# Assignment 8: Automated Machine Learning (Part 2)
## Objective:

As we learned from the class, the high demand for machine learning has produced a large amount of data scientists who have developed expertise in tools and algorithms. The features in the data will directly influence the results. However, it is tedious and unscalable to manually design and select features without domain knowledge. Thus, using some AutoML techniques will significantly help data scientists save labour and time. 
After completing this assignment, you should be able to answer the following questions:

1. Why do we need AutoML?
2. How does auto feature generation work?
3. How to use featuretools library to automatically generate features?
4. How to get useful features in a large feature space?

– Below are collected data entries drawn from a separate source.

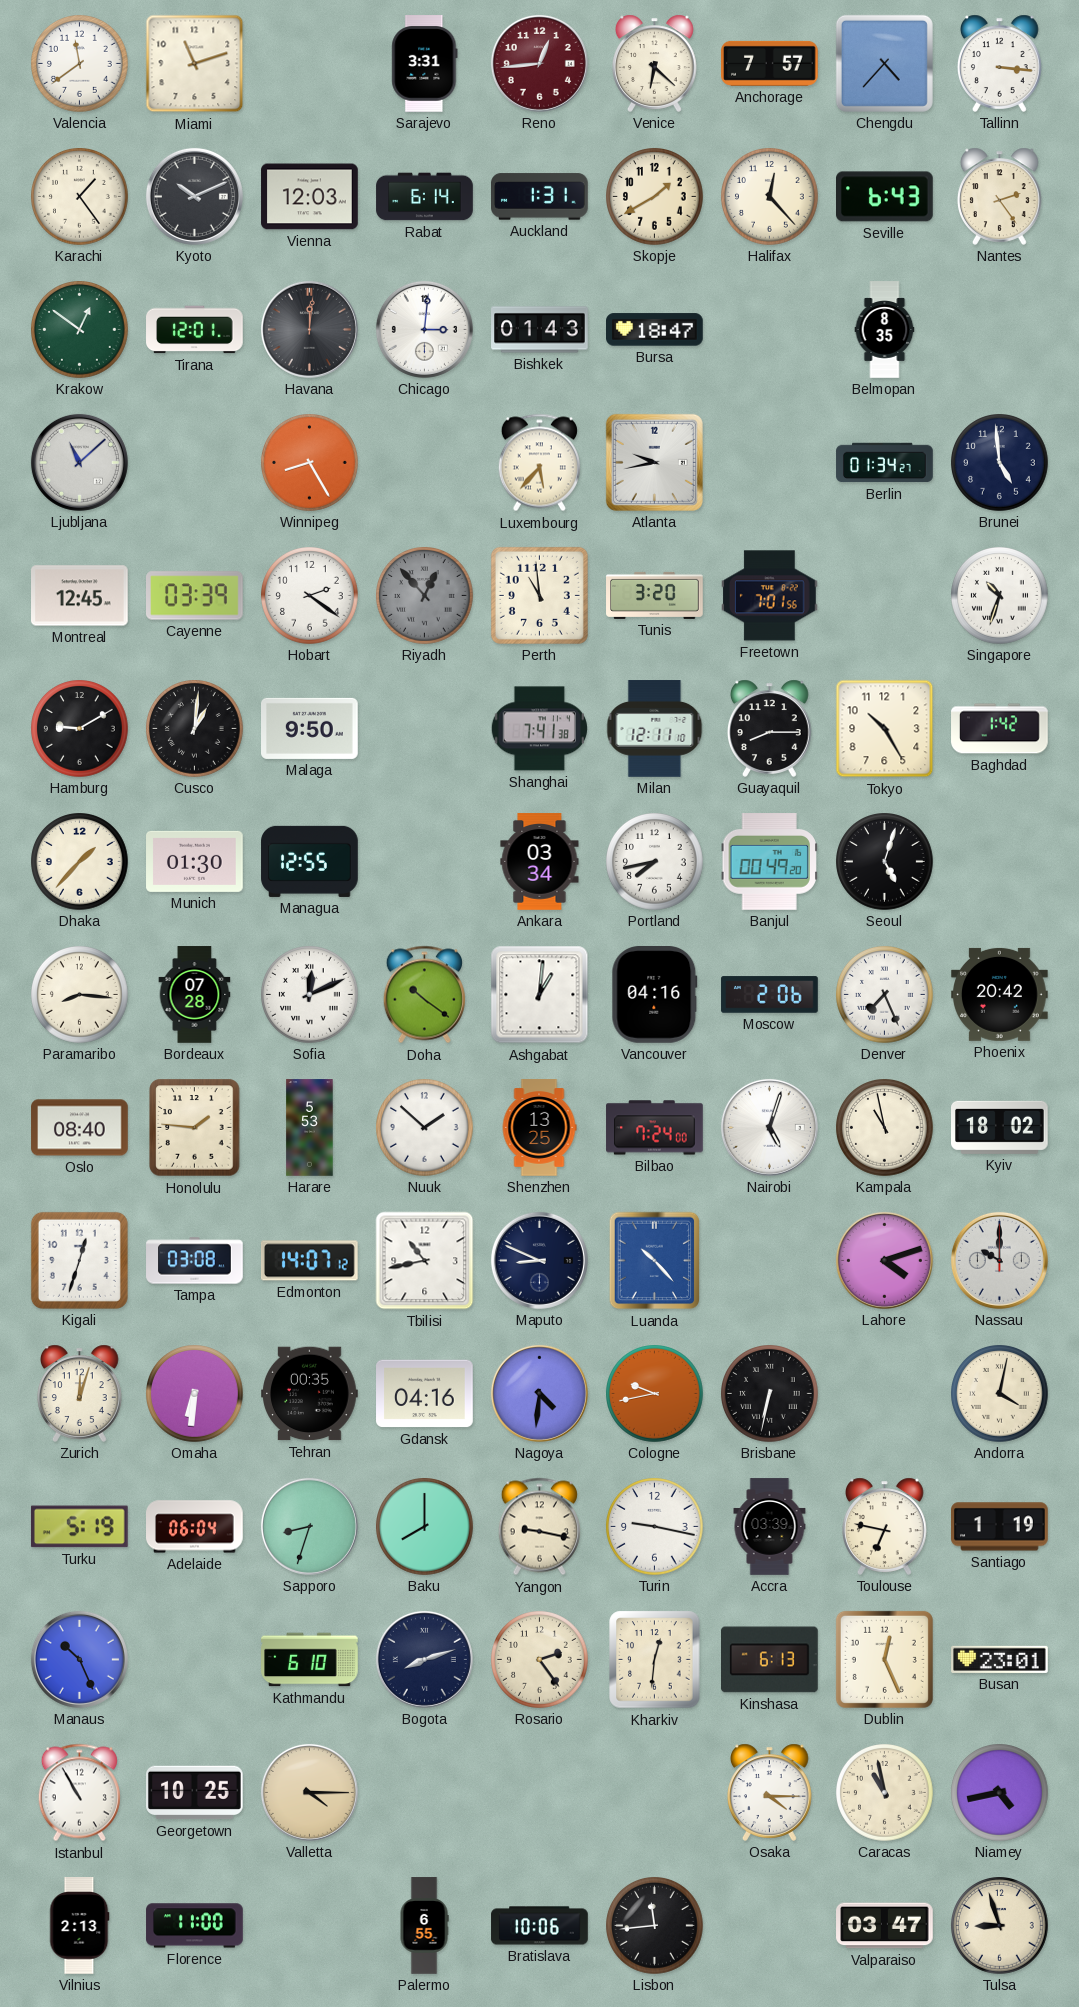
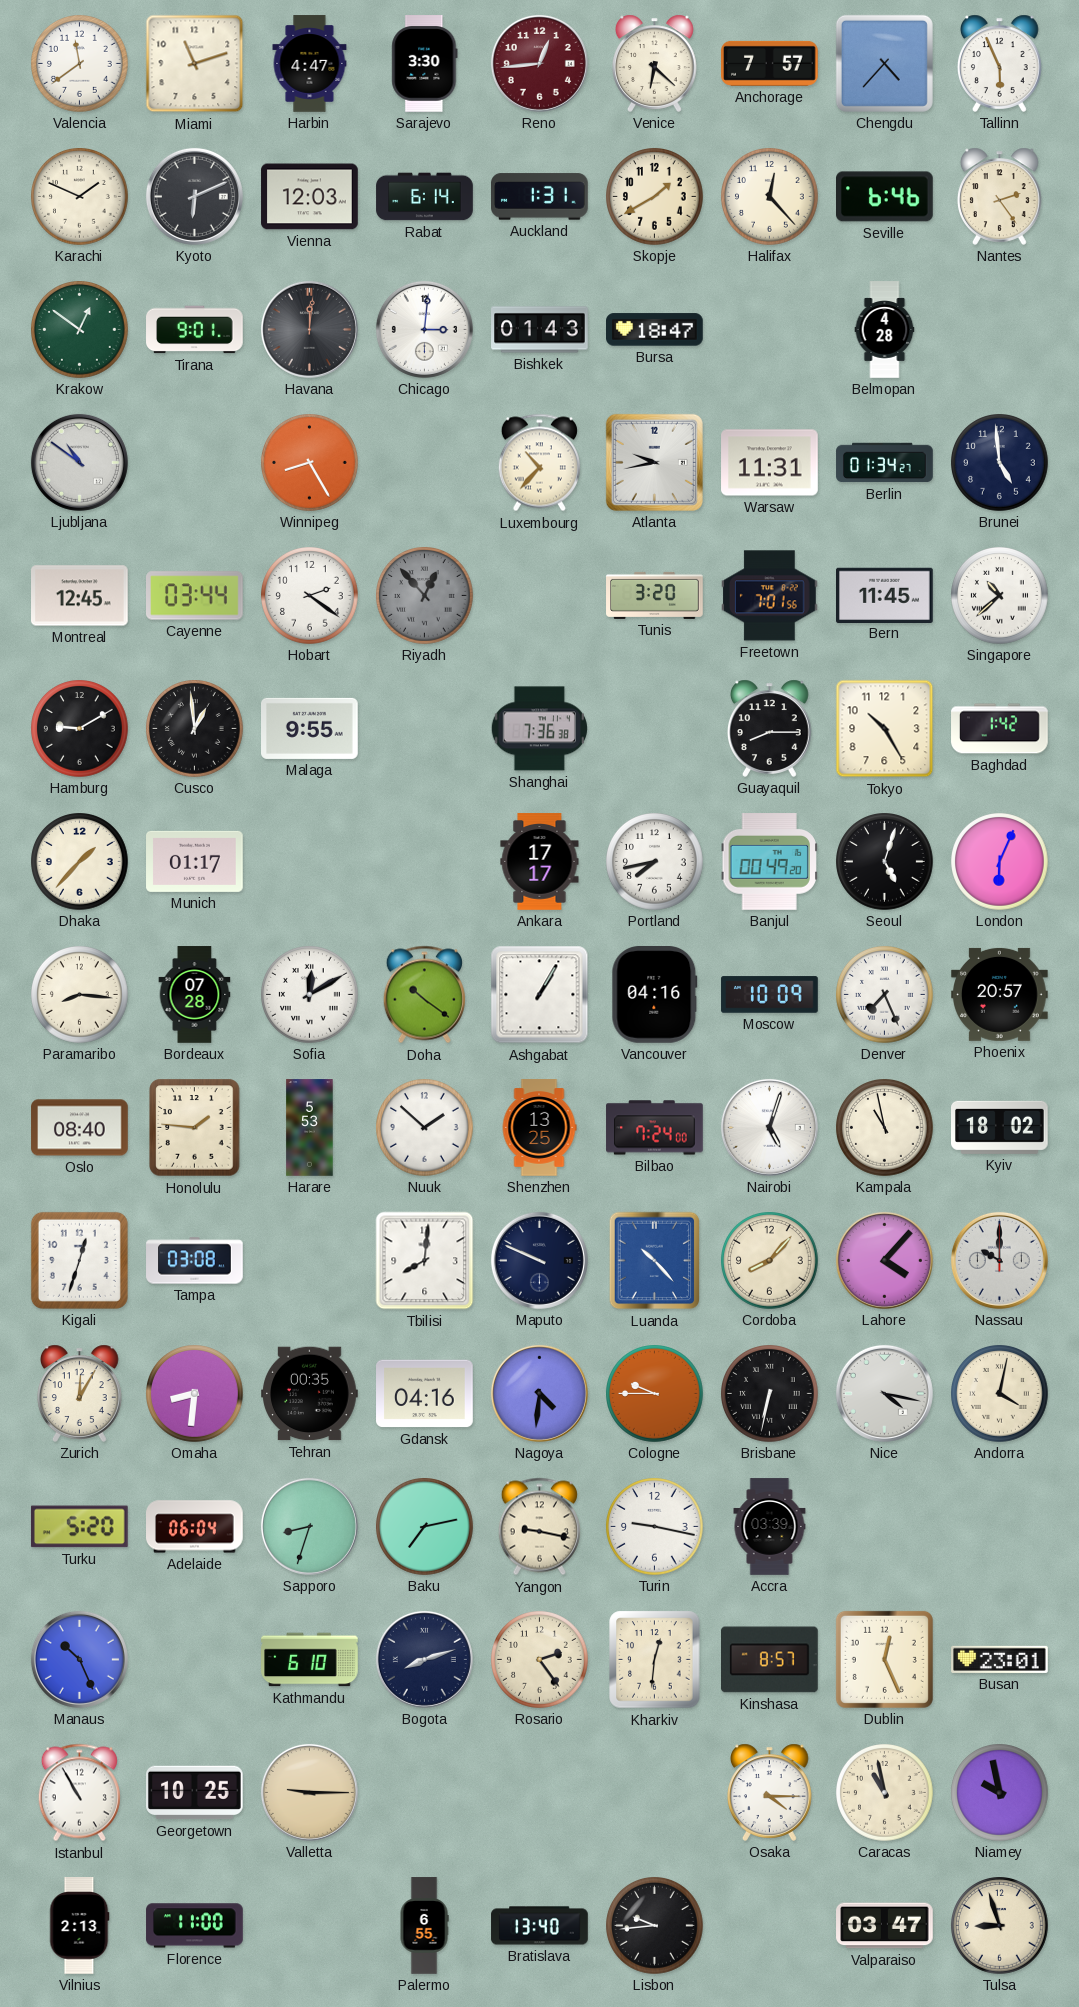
Harbin: none -> 4:47
Sarajevo: 3:31 -> 3:30
Tallinn: 3:16 -> 5:56
Karachi: 1:24 -> 1:49
Kyoto: 10:11 -> 6:11
Seville: 6:43 -> 6:46
Tirana: 12:01 -> 9:01
Belmopan: 8:35 -> 4:28
Ljubljana: 11:08 -> 10:51
Luxembourg: 5:37 -> 10:37
Warsaw: none -> 11:31
Cayenne: 03:39 -> 03:44
Perth: 10:59 -> none
Bern: none -> 11:45
Singapore: 10:33 -> 10:38
Cusco: 1:01 -> 12:59
Malaga: 9:50 -> 9:55
Shanghai: 7:41 -> 7:36
Milan: 12:11 -> none
Munich: 01:30 -> 01:17
Managua: 12:55 -> none
Ankara: 03:34 -> 17:17
London: none -> 6:04
Sofia: 12:11 -> 12:10
Ashgabat: 1:01 -> 1:05
Moscow: 2:06 -> 10:09
Phoenix: 20:42 -> 20:57
Edmonton: 14:07 -> none
Tbilisi: 10:43 -> 8:01
Maputo: 8:49 -> 9:49
Cordoba: none -> 8:07
Lahore: 4:12 -> 4:07
Zurich: 12:03 -> 12:05
Omaha: 6:31 -> 8:31
Cologne: 9:43 -> 9:45
Nice: none -> 4:17
Turku: 5:19 -> 5:20
Baku: 8:00 -> 7:13
Toulouse: 6:47 -> none
Santiago: 1:19 -> none
Kinshasa: 6:13 -> 8:57
Valletta: 4:15 -> 9:15
Niamey: 4:43 -> 9:58
Bratislava: 10:06 -> 13:40
Lisbon: 11:44 -> 9:44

Imagine you are a data scientist in an online retailer company, for example, Amazon. Your task is to provide some recommendations to customers based on their historical purchase records.

In this assignment, we predict whether the customer will buy **Banana** in the next 4 weeks. It is a classification problem. To simplify the problem, we have already generated some features and provide the accuracy of the model (Random Forest model). The task for you is to generate **10** useful features and beat our model performance (AUC = 0.61, see below). 

For example, <br>
`MODE(orders.MODE(order_products.product_name)) = Bag of Organic Bananas` means whether the most frequent purchase of the customer is Bag of Organic Bananas.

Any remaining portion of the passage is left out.